▸ Problem to solve
A faithful, word-for-word copy of the records is required, and it must contain no pictures.

▸ Data to use
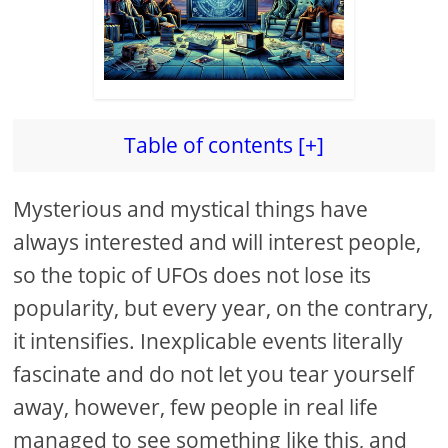
Table of contents [+]
Mysterious and mystical things have
always interested and will interest people,
so the topic of UFOs does not lose its
popularity, but every year, on the contrary,
it intensifies. Inexplicable events literally
fascinate and do not let you tear yourself
away, however, few people in real life
managed to see something like this, and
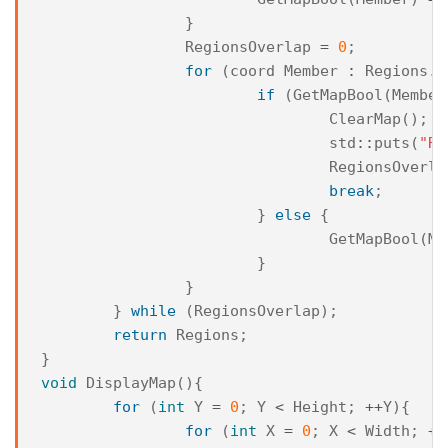
}
RegionsOverlap
=
0
;
for
(
coord
Member
:
Regions
.
s
if
(
GetMapBool
(
Member
ClearMap
();
std
::
puts
(
"Re
RegionsOverla
break
;
}
else
{
GetMapBool
(
Me
}
}
}
while
(
RegionsOverlap
);
return
Regions
;
}
void
DisplayMap
(){
for
(
int
Y
=
0
;
Y
<
Height
;
++
Y
){
for
(
int
X
=
0
;
X
<
Width
;
++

▸ Solution to the problem
Table of contents [+]
Mysterious and mystical things have
always interested and will interest people,
so the topic of UFOs does not lose its
popularity, but every year, on the contrary,
it intensifies. Inexplicable events literally
fascinate and do not let you tear yourself
away, however, few people in real life
managed to see something like this, and
}
RegionsOverlap
=
0
;
for
(
coord
Member
:
Regions
.
s
if
(
GetMapBool
(
Member
ClearMap
();
std
::
puts
(
"Re
RegionsOverla
break
;
}
else
{
GetMapBool
(
Me
}
}
}
while
(
RegionsOverlap
);
return
Regions
;
}
void
DisplayMap
(){
for
(
int
Y
=
0
;
Y
<
Height
;
++
Y
){
for
(
int
X
=
0
;
X
<
Width
;
++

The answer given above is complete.